At the same time, there were few changes in the Si2p core spectra of APTES and GA samples
(Figure S1C), except for the lowering of the peaks’ intensities which were caused by covering of
APTES and GA. While, for the N1s core spectra, higher BEs (400.3 eV and 400.81 eV) were found in
APTES and GA than BLANK (Figure S1B), it was deduced that these BEs belonged to the amine
groups and C=N groups, as given in Figure S1C.
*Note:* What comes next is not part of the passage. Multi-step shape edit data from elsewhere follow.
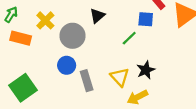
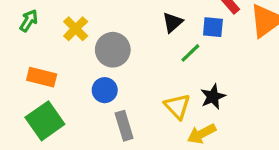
black triangle: (97, 16) -> (173, 22), moved
orange rectangle: (21, 38) -> (42, 77), moved
gray rectangle: (87, 81) -> (124, 126), moved

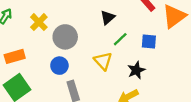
blue square: (213, 27) -> (149, 42), moved
orange rectangle: (42, 77) -> (15, 56), turned -30
yellow triangle: (177, 106) -> (103, 61), moved

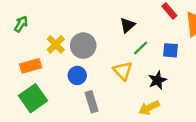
yellow cross: (39, 22) -> (56, 44), moved

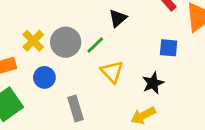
green line: (141, 48) -> (95, 45), moved
blue circle: (77, 75) -> (44, 77), moved

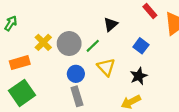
blue square: (169, 48) -> (141, 46), moved, turned 32
blue circle: (44, 77) -> (76, 74), moved

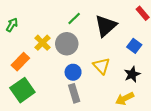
black triangle: (111, 24) -> (106, 26), size x1.6
green line: (93, 46) -> (74, 18), moved
orange rectangle: (20, 63) -> (20, 62), turned -30

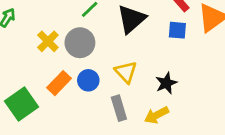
blue square: (134, 46) -> (177, 30), moved, turned -32
orange rectangle: (20, 62) -> (59, 83), moved
gray rectangle: (74, 93) -> (119, 108), moved

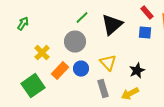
yellow cross: (48, 41) -> (42, 53), moved

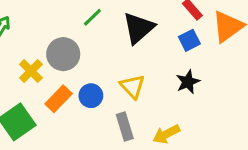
blue square: (145, 33) -> (189, 40), turned -32
gray circle: (75, 42) -> (63, 54), moved
black star: (137, 71) -> (188, 82), moved

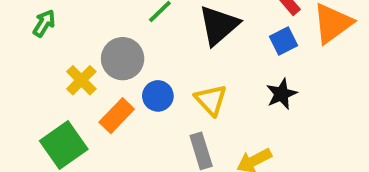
blue circle: (91, 96) -> (158, 96), moved

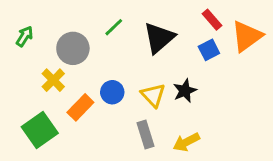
gray circle: (123, 59) -> (73, 48), moved
black star: (282, 94) -> (185, 91), moved

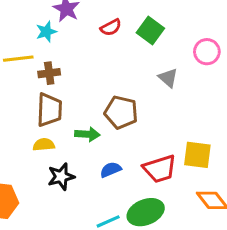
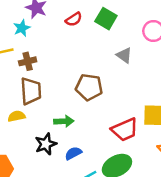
green arrow: (87, 134) -> (64, 121), moved
yellow semicircle: (44, 145) -> (17, 116), moved
blue semicircle: (111, 170) -> (73, 153), moved

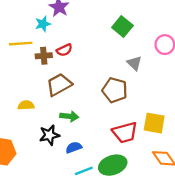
red semicircle: (74, 19) -> (64, 50), moved
brown pentagon: (89, 87) -> (115, 90), moved
brown trapezoid: (31, 91) -> (59, 85), moved, turned -124

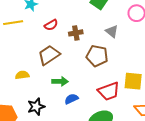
brown cross: (44, 56) -> (76, 33), moved
black star: (49, 135) -> (36, 107), moved
blue semicircle: (74, 147) -> (71, 99), moved

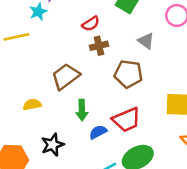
red semicircle: (51, 25) -> (91, 24), moved
green arrow: (60, 81) -> (82, 110), turned 91
red trapezoid: (109, 91) -> (127, 120), moved

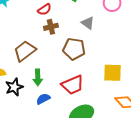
blue semicircle: (98, 132) -> (43, 99), moved
black star: (53, 145) -> (14, 87), moved

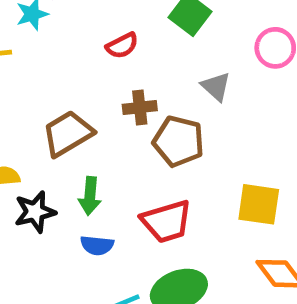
brown cross: (51, 27) -> (140, 108), moved
blue semicircle: (43, 99) -> (97, 245), turned -152

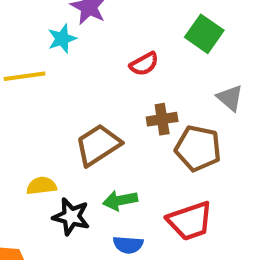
green arrow: (90, 196) -> (120, 200), turned 76
black star: (35, 212) -> (71, 217), turned 30

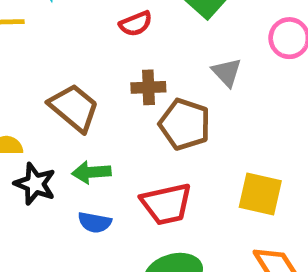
brown trapezoid: (98, 145) -> (74, 108), turned 66

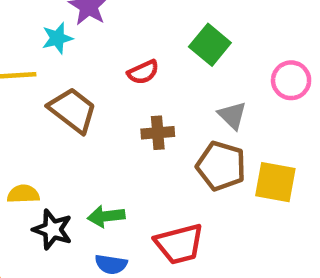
brown trapezoid: (74, 108) -> (73, 110), moved
brown pentagon: (185, 124) -> (221, 166), moved
yellow square: (260, 194) -> (275, 182), moved

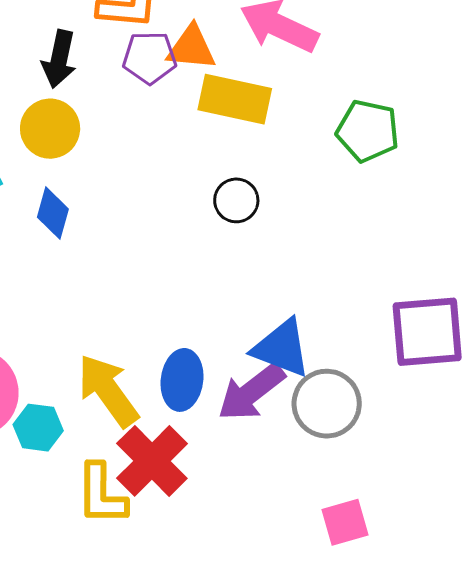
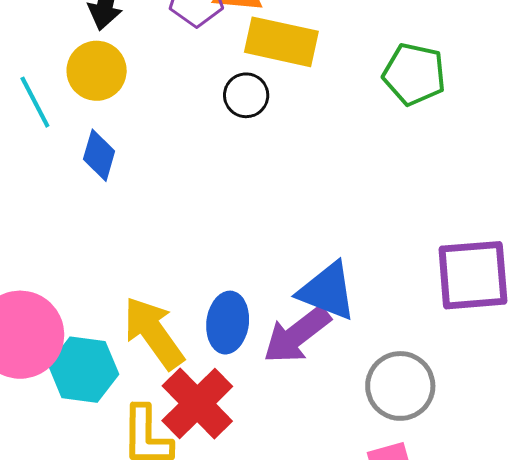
black circle: (236, 200) -> (246, 95), moved
gray circle: (327, 404) -> (400, 386), moved
cyan hexagon: (38, 428) -> (84, 370), size x1.4

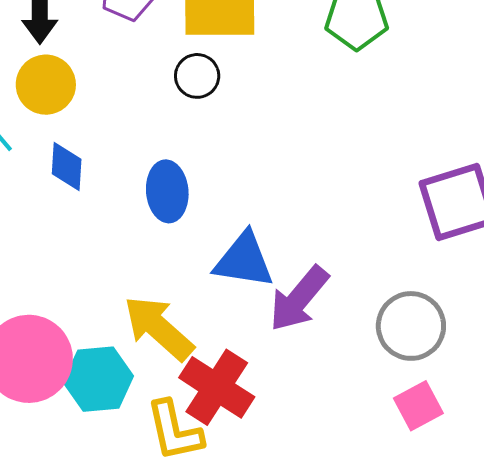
blue triangle: (327, 291) -> (244, 260), moved
blue ellipse: (228, 323) -> (167, 191), moved

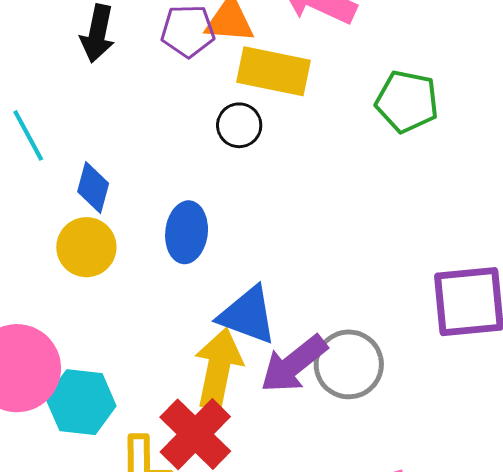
yellow circle: (46, 85) -> (86, 247), moved
gray circle: (411, 326) -> (349, 364), moved
yellow arrow: (159, 328) -> (218, 368), moved, turned 48

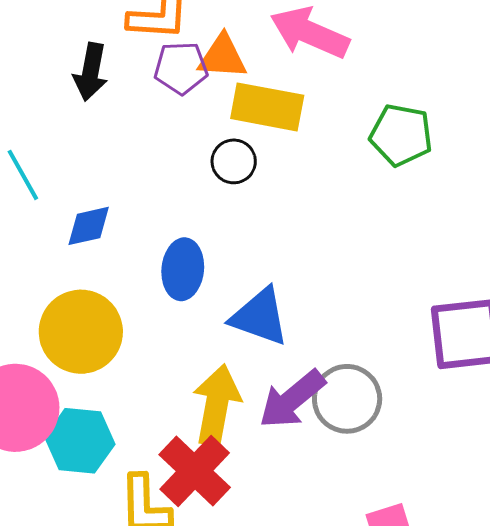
blue diamond: (93, 187) -> (89, 226), turned 63
yellow circle: (86, 247) -> (81, 332), moved, size x1.4
blue triangle: (248, 315) -> (260, 317), moved

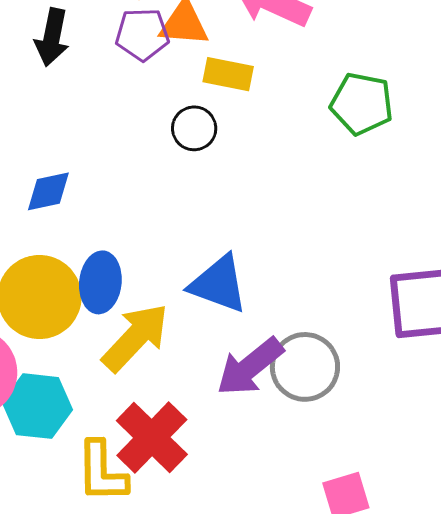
yellow rectangle: (267, 107) -> (228, 74), size x0.7
blue ellipse: (183, 269) -> (100, 282), moved
yellow arrow: (217, 405) -> (135, 337), moved, turned 32

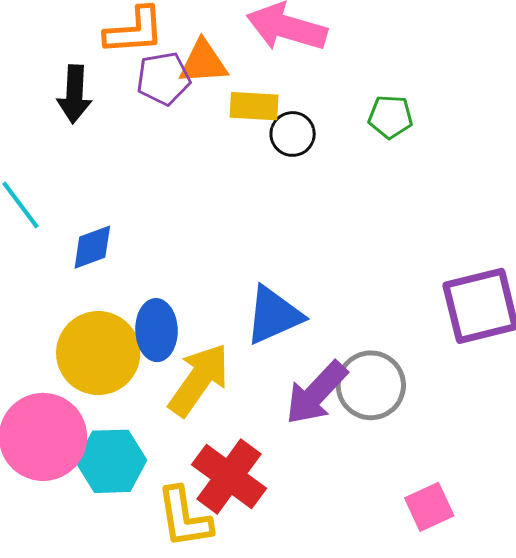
green pentagon: (362, 104) -> (390, 117), size x0.7
black circle: (194, 128) -> (293, 134), moved
blue triangle: (218, 284) -> (274, 315), turned -36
Finally, the appearance of aldehyde groups (O=C–H) on GA-modified LAPS was evidenced by
comparing fitted curves of BLANK, APTES, and GA samples’ O1s core spectra. The peak of fitted
curve #2 in the spectrum of GA was located at 531.17 eV, which is the BE of O1s in aldehyde groups.
This was coincident with C1s spectra.